What appears from the first line of the data below through the line containing "autorizó el primer ensayo clínico en", both included, should be copied exactly, and nothing else.

■ RECORD SET ■
========

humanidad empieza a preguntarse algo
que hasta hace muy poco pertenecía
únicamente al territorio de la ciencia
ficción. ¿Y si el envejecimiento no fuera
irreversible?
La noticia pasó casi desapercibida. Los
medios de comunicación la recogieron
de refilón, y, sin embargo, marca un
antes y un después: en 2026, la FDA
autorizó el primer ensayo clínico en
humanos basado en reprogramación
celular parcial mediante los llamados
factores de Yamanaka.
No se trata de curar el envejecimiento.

========

■ TASK SOLUTION ■
humanidad empieza a preguntarse algo
que hasta hace muy poco pertenecía
únicamente al territorio de la ciencia
ficción. ¿Y si el envejecimiento no fuera
irreversible?
La noticia pasó casi desapercibida. Los
medios de comunicación la recogieron
de refilón, y, sin embargo, marca un
antes y un después: en 2026, la FDA
autorizó el primer ensayo clínico en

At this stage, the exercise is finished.